Damak di Ujung Hati
[Foto: Ilustrasi]
Kabut pagi masih bergelayut di atas Sungai Kapuas.
Di seberang, deretan pohon ulin berdiri seperti barisan leluhur yang menjaga
kampung kecil bernama Tembawang Jarai.
Di antara rumah betang tua yang sudah ditumbuhi lumut, duduk seorang lelaki tua bernama Apai Genyah, mengasah ujung damak, anak sumpit, dengan sabar, seolah setiap serpihan bambu yang jatuh adalah serpihan waktu yang tak kembali.

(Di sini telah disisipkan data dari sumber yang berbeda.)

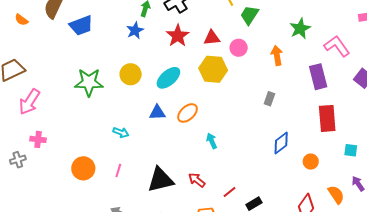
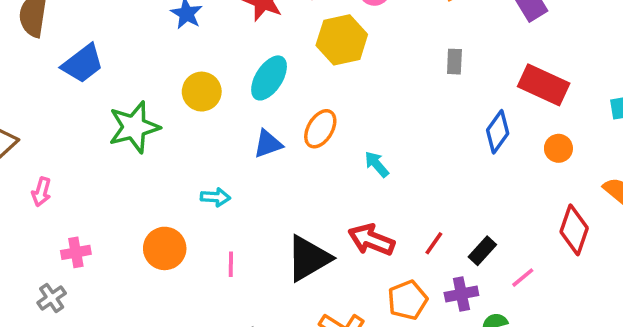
blue trapezoid: (81, 26) -> (83, 64), moved
pink arrow: (29, 102) -> (41, 192), size x0.6
red rectangle: (327, 118) -> (544, 85), moved, turned -44
orange circle: (83, 168) -> (165, 248), moved
red arrow: (197, 180) -> (371, 240), size x1.4

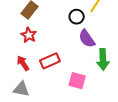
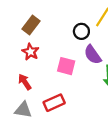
red rectangle: (50, 61) -> (54, 103), moved
pink square: (77, 81) -> (66, 66), moved

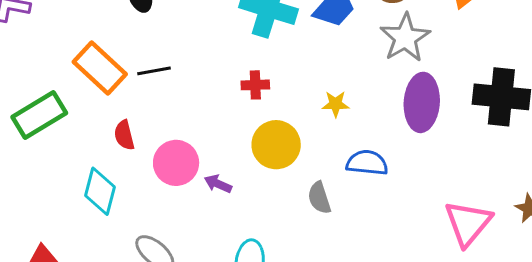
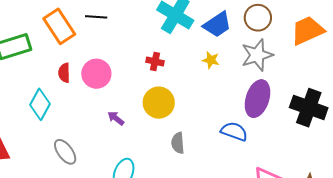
black line: (154, 71) -> (96, 17), moved
yellow star: (336, 104) -> (211, 60), moved
pink circle: (176, 163) -> (96, 74), moved
blue semicircle: (367, 163) -> (234, 131), moved

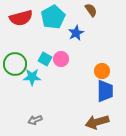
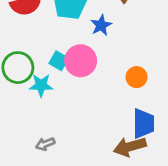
pink circle: (61, 59) -> (81, 61), size x1.5
blue trapezoid: (105, 91) -> (143, 123), moved

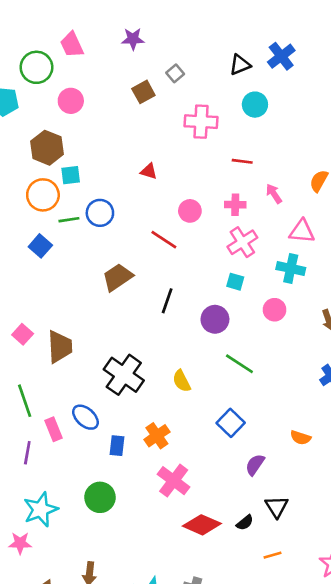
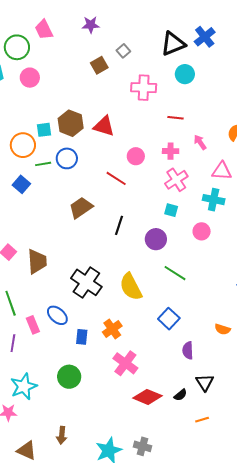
black triangle: (240, 65) -> (173, 44), size x1.5
pink circle: (71, 101) -> (30, 78), moved
brown hexagon: (47, 148) -> (71, 123), moved
red triangle: (149, 171) -> (104, 126), size x1.6
yellow semicircle: (182, 381) -> (131, 287), size x1.6
purple semicircle: (255, 465) -> (188, 350), turned -36

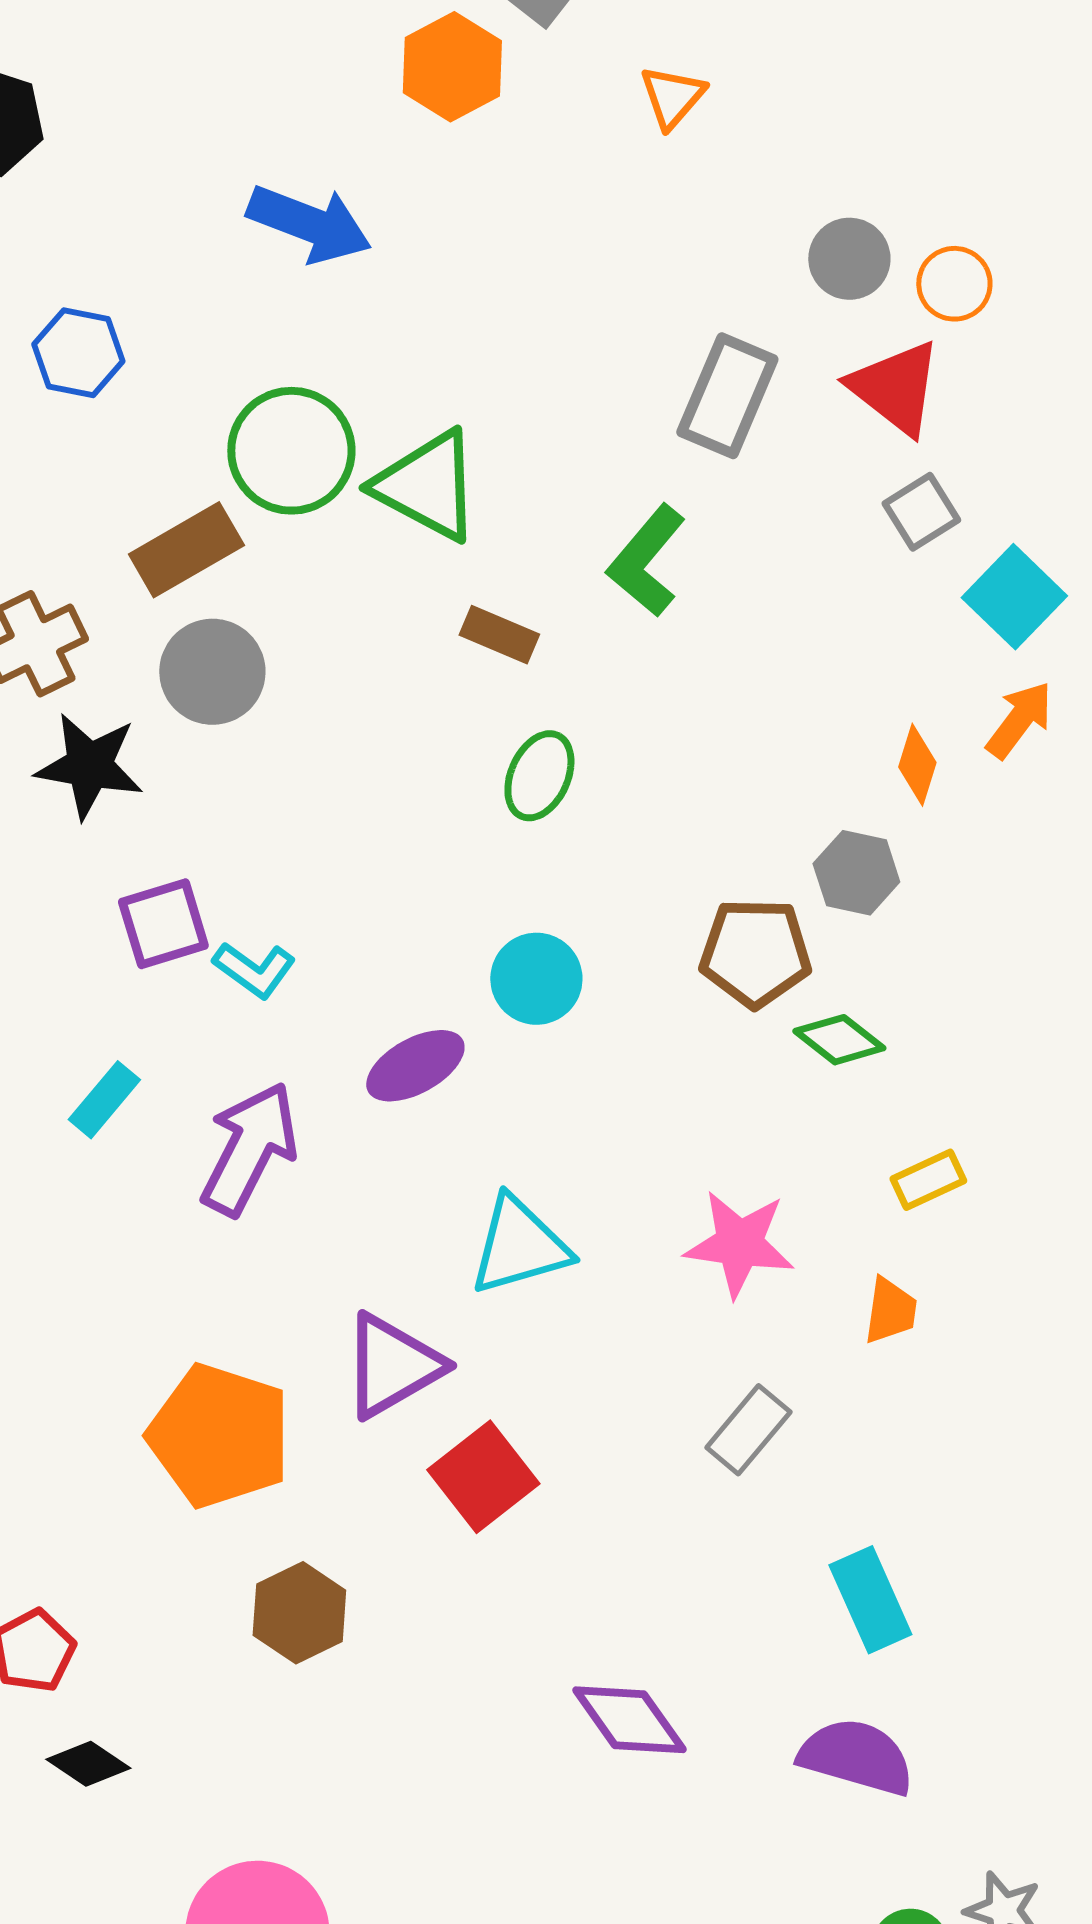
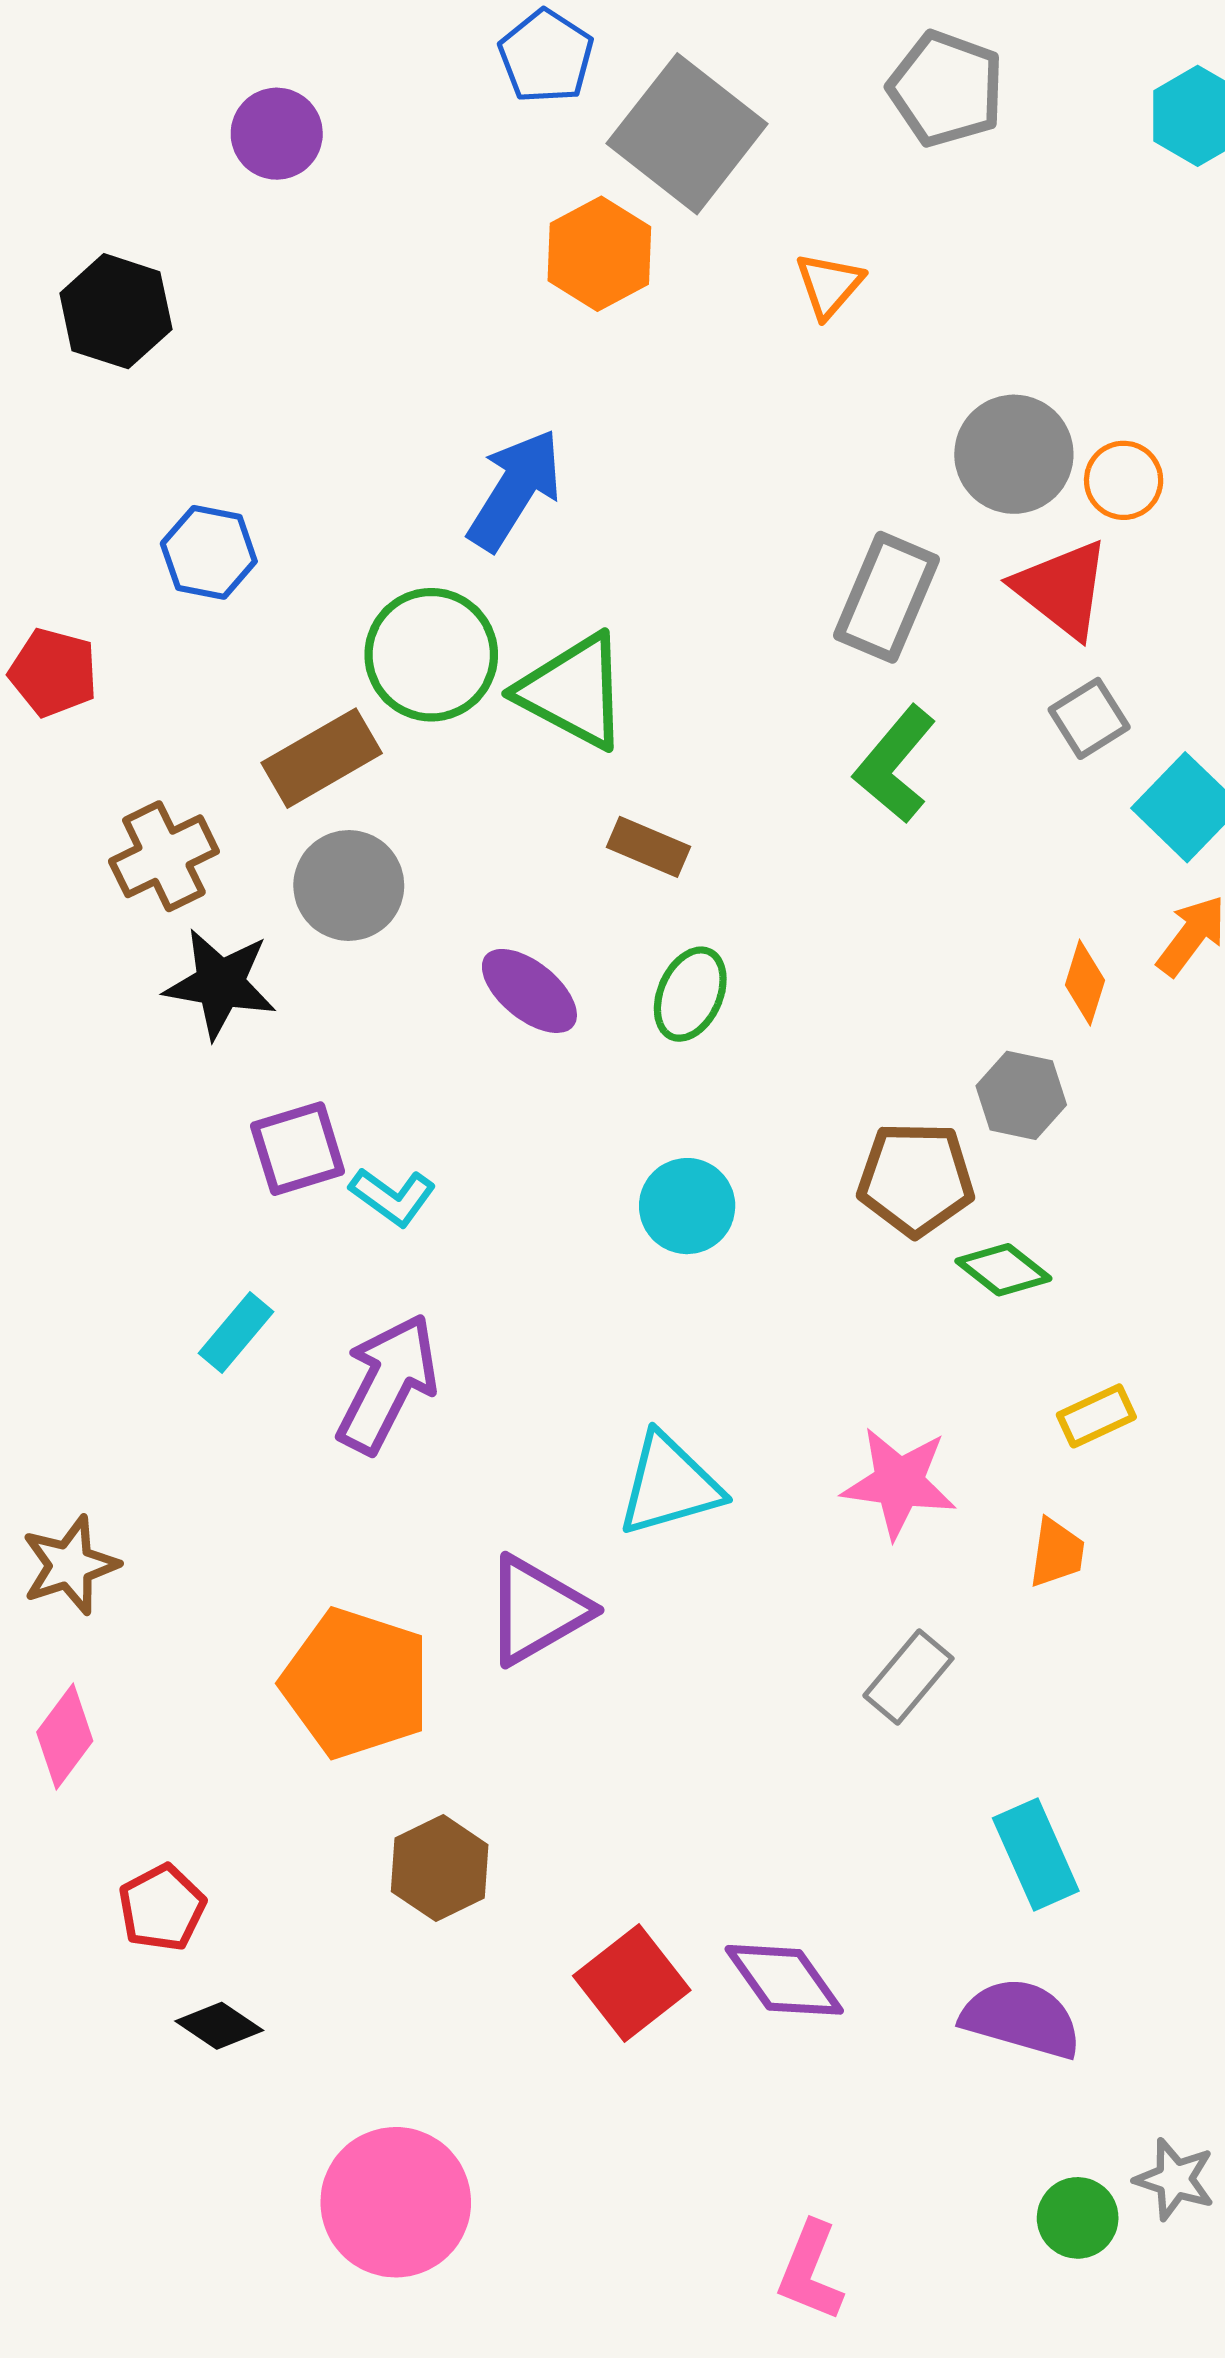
blue arrow: (309, 224) -> (515, 490), moved, turned -79
gray circle: (849, 259) -> (1014, 454), size x1.4
green L-shape: (646, 561) -> (895, 764), moved
purple ellipse: (415, 1066) -> (529, 991), moved, turned 68
red square: (483, 1477) -> (632, 1983), moved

“Apai, kenapa setiap pagi kau sibuk dengan sumpit itu? Tak ada lagi yang berburu di sini, semua sudah ke kota. Hutan pun makin sempit,” ujar Tegas, cucunya yang berusia 22 tahun, sembari menyeduh kopi di beranda.
Apai Genyah hanya menoleh sebentar. “Karena selama hutan masih berdiri, sumpit tak boleh berkarat. Hati manusia bisa tumpul, tapi senjata warisan tak boleh.”
Tegas tertawa kecil. “Waktu kau lahir, Apai, mungkin babi hutan masih bisa tersenyum. Sekarang? Mereka mungkin sudah bikin akun media sosial, kabur sebelum disumpit.”
Apai mengernyit. “Jangan kau bawa lelucon ke soal sumpit, Tegas. Ini bukan cuma alat pemburu. Ini lidah leluhur. Ini suara hening yang mematikan.”
Tegas mendesah. “Aku tahu, Apai. Tapi aku tidak seperti Ayah. Aku tidak akan tinggal di hutan ini selamanya hanya untuk menjaga sumpit tua.”
Nama ayahnya disebut, dan seketika suasana berubah. Apai berhenti mengasah damak, memandang cucunya dengan mata yang menyimpan ratusan musim kemarahan yang dipendam.
“Kalau kau tahu, kenapa kau ulang luka itu?” suara Apai berat.
Tegas berdiri. “Karena luka itu juga milikku. Aku anaknya. Anak dari Kalas, anakmu yang pergi dari rumah ini dengan luka karena ingin hidup bebas.”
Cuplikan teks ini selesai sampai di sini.